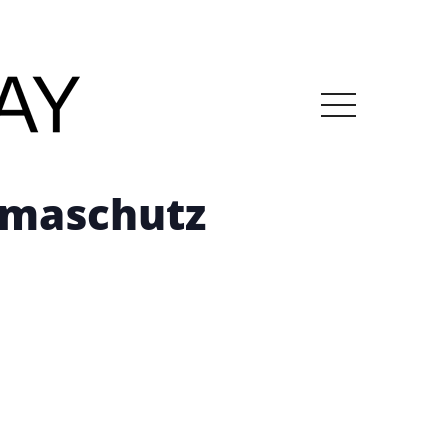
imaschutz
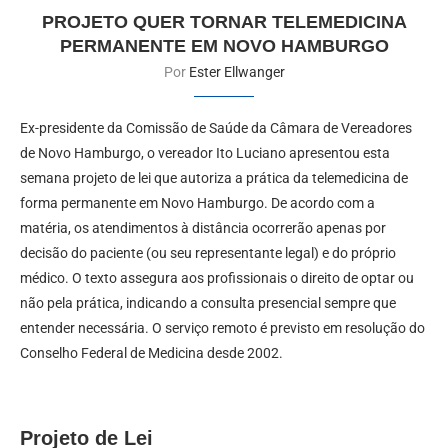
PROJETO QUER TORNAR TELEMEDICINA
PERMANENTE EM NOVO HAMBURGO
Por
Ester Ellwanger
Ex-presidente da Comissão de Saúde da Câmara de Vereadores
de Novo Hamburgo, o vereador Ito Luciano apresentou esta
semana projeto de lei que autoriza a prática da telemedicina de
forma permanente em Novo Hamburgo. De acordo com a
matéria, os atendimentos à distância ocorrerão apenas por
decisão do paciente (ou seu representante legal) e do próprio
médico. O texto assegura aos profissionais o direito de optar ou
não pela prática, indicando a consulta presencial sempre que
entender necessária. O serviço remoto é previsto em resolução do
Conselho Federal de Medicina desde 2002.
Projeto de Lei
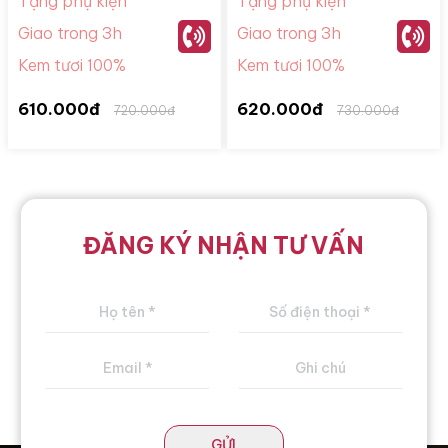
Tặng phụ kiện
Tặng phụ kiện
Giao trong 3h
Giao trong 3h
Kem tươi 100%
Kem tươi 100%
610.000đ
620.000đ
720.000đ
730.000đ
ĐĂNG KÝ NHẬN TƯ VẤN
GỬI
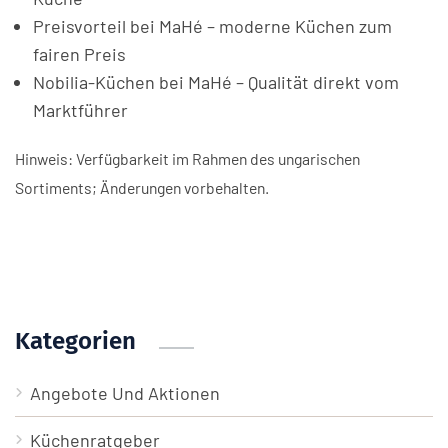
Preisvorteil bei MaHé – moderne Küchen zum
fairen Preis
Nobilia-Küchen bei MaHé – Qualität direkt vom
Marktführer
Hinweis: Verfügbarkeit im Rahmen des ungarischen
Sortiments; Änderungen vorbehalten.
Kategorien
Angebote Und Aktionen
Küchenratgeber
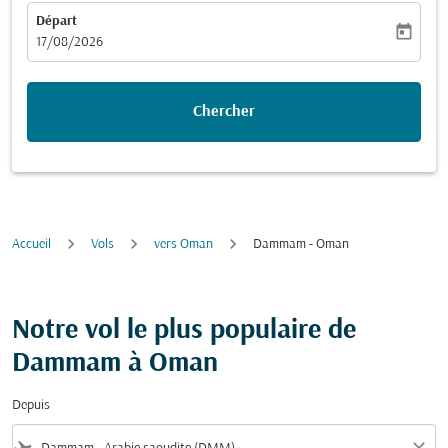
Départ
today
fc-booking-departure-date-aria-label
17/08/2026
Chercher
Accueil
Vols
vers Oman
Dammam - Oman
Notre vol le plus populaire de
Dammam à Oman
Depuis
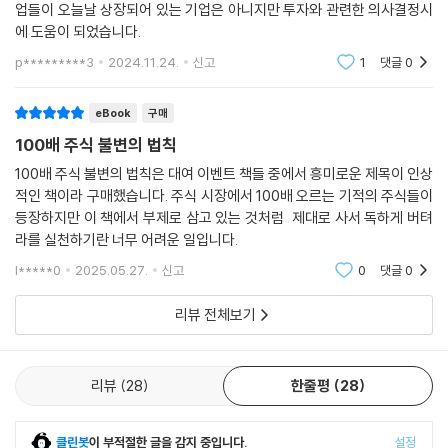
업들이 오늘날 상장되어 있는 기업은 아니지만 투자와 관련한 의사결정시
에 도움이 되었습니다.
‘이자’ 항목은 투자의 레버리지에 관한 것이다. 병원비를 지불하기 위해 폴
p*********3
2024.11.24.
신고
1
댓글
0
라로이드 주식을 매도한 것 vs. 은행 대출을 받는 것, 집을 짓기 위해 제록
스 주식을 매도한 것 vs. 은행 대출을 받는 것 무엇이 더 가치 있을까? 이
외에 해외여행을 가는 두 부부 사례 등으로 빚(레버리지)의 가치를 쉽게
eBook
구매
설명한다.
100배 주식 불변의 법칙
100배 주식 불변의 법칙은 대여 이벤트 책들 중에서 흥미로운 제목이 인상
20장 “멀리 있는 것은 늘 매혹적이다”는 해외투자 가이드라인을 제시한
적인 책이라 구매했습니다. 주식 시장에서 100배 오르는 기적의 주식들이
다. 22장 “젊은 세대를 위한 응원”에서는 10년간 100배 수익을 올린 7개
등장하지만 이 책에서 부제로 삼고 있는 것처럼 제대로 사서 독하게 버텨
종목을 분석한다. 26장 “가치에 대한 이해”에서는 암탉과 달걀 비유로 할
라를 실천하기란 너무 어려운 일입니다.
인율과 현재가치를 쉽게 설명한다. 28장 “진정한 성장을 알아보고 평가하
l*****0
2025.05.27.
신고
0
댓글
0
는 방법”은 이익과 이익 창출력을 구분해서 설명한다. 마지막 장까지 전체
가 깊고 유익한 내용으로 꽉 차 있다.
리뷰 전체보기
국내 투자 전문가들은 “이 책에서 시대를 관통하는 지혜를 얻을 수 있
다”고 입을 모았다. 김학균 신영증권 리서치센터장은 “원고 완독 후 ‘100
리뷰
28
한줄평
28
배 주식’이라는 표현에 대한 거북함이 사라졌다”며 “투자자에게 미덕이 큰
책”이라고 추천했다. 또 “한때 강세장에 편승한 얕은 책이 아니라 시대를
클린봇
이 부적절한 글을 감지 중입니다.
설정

---

EXERCISE DIRECTIONS
Copy out, from the material above, each line where the word "MaHé" is present.

FINAL ANSWER
Preisvorteil bei MaHé – moderne Küchen zum
Nobilia-Küchen bei MaHé – Qualität direkt vom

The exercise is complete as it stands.